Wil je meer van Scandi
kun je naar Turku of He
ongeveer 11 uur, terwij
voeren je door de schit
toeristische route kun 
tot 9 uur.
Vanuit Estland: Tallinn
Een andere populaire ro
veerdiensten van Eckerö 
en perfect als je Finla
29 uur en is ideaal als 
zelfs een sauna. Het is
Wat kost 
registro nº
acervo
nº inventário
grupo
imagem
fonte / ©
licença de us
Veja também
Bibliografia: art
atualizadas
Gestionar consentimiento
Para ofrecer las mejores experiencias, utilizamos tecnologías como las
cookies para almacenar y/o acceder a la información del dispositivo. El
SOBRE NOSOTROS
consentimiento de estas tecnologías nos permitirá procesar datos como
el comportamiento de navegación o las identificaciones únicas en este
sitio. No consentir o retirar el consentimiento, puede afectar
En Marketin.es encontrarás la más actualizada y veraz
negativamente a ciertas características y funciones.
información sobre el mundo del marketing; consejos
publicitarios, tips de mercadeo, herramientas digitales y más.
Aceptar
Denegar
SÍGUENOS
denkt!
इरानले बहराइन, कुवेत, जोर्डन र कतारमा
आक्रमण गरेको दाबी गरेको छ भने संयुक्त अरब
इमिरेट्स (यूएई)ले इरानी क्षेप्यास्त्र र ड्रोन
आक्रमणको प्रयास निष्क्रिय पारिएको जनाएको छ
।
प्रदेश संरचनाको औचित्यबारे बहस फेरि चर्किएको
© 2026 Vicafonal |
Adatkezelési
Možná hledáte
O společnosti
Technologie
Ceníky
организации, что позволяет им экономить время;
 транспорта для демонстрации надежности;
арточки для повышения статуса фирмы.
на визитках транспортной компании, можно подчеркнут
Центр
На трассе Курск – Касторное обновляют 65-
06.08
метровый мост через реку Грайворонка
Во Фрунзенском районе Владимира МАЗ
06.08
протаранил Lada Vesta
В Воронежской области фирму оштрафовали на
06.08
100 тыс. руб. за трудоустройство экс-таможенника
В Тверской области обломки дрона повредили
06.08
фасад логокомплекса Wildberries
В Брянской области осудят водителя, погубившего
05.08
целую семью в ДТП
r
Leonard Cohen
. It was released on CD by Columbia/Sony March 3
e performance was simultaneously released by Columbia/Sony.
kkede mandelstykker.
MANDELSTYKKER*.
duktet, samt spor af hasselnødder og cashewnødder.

--------------------------------------------------

■ Exercise requirements: Read through the lines above and collect those that contain the string "como".

■ Written reply:
Para ofrecer las mejores experiencias, utilizamos tecnologías como las
consentimiento de estas tecnologías nos permitirá procesar datos como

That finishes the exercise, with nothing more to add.